- [Problem to solve]:
Records follow. Pull out every line that contains "patient".

Data listing Block Start

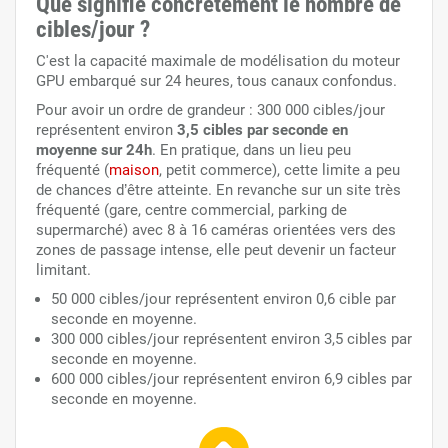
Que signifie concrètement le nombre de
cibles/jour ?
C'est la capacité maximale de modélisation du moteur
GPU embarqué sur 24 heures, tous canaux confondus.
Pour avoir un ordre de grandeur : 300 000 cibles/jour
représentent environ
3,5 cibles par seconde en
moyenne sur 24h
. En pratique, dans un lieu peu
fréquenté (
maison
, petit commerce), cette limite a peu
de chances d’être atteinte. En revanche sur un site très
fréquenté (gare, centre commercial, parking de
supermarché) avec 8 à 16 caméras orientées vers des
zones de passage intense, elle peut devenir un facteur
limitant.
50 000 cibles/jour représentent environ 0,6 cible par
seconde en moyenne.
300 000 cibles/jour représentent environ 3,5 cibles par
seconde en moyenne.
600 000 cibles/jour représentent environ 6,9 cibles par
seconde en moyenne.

Data listing Block End
Data listing Block Start

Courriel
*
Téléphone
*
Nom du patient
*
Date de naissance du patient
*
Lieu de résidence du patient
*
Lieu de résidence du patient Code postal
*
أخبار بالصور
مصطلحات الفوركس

Data listing Block End

- [Output for this task]:
Nom du patient
Date de naissance du patient
Lieu de résidence du patient
Lieu de résidence du patient Code postal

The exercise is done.